All posts by aroha

Dev log 3: Always read the fine print

Yep, another one of these is long overdue, right?

Since the very start of the Eleven alpha, our dedicated testers are showing some serious commitment, and we have been able to identify and fix a large number of bugs thanks to their help. By now, most of the major game features have been ported from our prototype server to the new one — the notable exception being location instancing, which includes home streets.
But since without doubt the most commonly asked question is some variation of “When are you going to let more players in?”, I would like to give you an honest update in that regard from a technical point of view.

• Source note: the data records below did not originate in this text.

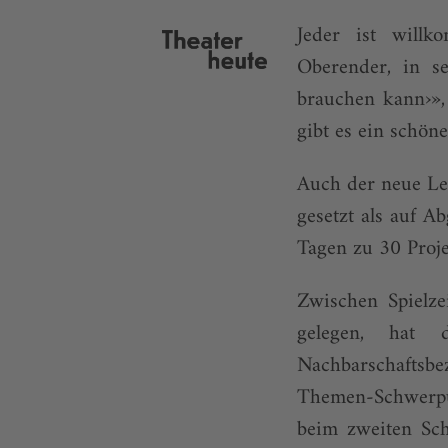
Jeder ist willk
Oberender, in s
brauchen kann›»,
gibt es ein schön
Auch der neue Lei
gesetzt als auf 
Tagen zu 30 Proje
Zwischen Spielz
gelegen, hat 
Nachbarschaftsbe
Themen-Schwerpu
beim zweiten Sc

During the past three months, we very slowly ramped up the number of players, keeping a close eye on the system’s performance. While things are mostly working ok-ish (apart from crashes, numerous bugs and just generally being an alpha), it is becoming quite clear that as it stands, the server would not be able to cope with actual MMO-like player numbers.

After some analysis of the underlying issues, we now know that the problem is rooted in a core part of our architecture. Our general approach since day one has been “get the game running with as few changes as possible to the code released by TS”. In order to achieve this, we used a certain bleeding-edge Javascript language feature called Proxies to replicate how the original game server handled references between game objects and communication between server instances, because they are just perfectly suited for that purpose. In retrospect though, we probably should have paid more attention to the fact that their current implementation in Node.js is actually a dead end, and the topic is not a priority for V8.

To illustrate, here’s how “fast” some typical operations are on our server right now:

login_start: 4.12 ops/sec
groups_chat: 2,126 ops/sec
itemstack_verb_menu: 216 ops/sec
itemstack_verb: 316 ops/sec
move_xy: 4,787 ops/sec
trant.onInterval: 1,618 ops/sec

And in comparison, the same operations with the problematic parts taken out (just for the benchmark — the game would not work that way, obviously):

login_start: 6.34 ops/sec
groups_chat: 11,023 ops/sec
itemstack_verb_menu: 1,766 ops/sec
itemstack_verb: 4,454 ops/sec
move_xy: 126,096 ops/sec
trant.onInterval: 49,433 ops/sec

Unfortunately, there is no easy solution here: Reconsidering our early technology platform decisions would of course be a huge step backwards — but more intrusive modifications to the TS architecture and code, to be able to get rid of the “slow” proxies, are not a pleasant prospect either (remember, roughly a million lines of code).
We are of course pondering ways to tackle the problem more creatively, too, but without that liberating Eureka moment so far.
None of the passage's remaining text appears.